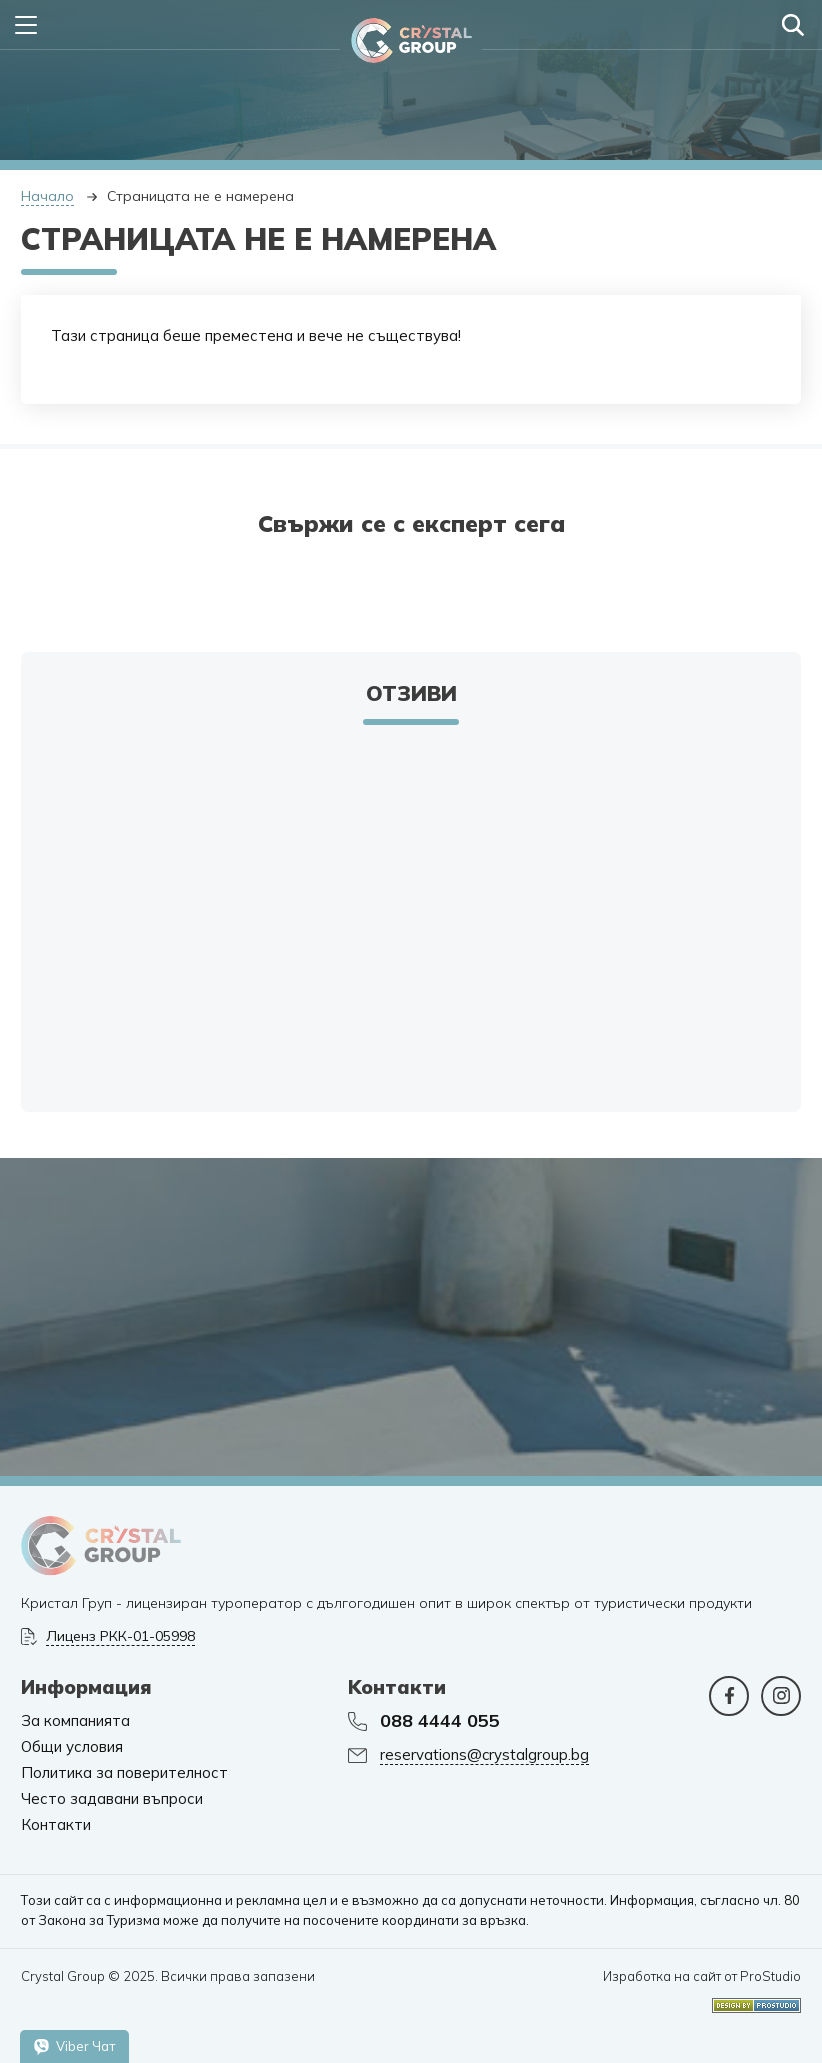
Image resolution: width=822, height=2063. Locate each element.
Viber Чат (74, 2046)
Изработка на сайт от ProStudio (702, 1976)
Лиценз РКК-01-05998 (120, 1636)
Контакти (56, 1825)
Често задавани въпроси (112, 1799)
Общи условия (72, 1747)
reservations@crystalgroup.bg (484, 1755)
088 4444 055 (440, 1721)
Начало (47, 196)
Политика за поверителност (124, 1773)
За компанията (75, 1721)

## PROBLEM TO SOLVE
Give back the line containing "Viber Чат (74, 2046)" and all the lines after it through the end of the records, unchanged.

## TASK RESPONSE
Viber Чат (74, 2046)
Изработка на сайт от ProStudio (702, 1976)
Лиценз РКК-01-05998 (120, 1636)
Контакти (56, 1825)
Често задавани въпроси (112, 1799)
Общи условия (72, 1747)
reservations@crystalgroup.bg (484, 1755)
088 4444 055 (440, 1721)
Начало (47, 196)
Политика за поверителност (124, 1773)
За компанията (75, 1721)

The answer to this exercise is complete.